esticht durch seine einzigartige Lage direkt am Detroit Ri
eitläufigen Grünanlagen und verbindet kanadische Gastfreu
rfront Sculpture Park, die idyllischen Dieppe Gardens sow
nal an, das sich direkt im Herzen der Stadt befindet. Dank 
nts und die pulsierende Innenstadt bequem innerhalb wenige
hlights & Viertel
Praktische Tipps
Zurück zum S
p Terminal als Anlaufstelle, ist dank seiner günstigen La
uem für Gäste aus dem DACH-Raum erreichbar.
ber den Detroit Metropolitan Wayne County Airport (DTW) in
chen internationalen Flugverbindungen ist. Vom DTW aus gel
* * *
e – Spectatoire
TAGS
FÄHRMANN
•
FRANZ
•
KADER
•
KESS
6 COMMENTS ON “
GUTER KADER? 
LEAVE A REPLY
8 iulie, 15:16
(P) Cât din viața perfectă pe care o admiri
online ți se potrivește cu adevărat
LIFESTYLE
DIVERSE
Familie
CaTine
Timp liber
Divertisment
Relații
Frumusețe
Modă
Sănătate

**TASK DESCRIPTION**
Above are the records; repeat exactly the lines from the one holding "esticht durch seine" down to the one holding "chen internationalen Flugverbindungen", end lines included.

**RESULT FOR THIS EXERCISE**
esticht durch seine einzigartige Lage direkt am Detroit Ri
eitläufigen Grünanlagen und verbindet kanadische Gastfreu
rfront Sculpture Park, die idyllischen Dieppe Gardens sow
nal an, das sich direkt im Herzen der Stadt befindet. Dank 
nts und die pulsierende Innenstadt bequem innerhalb wenige
hlights & Viertel
Praktische Tipps
Zurück zum S
p Terminal als Anlaufstelle, ist dank seiner günstigen La
uem für Gäste aus dem DACH-Raum erreichbar.
ber den Detroit Metropolitan Wayne County Airport (DTW) in
chen internationalen Flugverbindungen ist. Vom DTW aus gel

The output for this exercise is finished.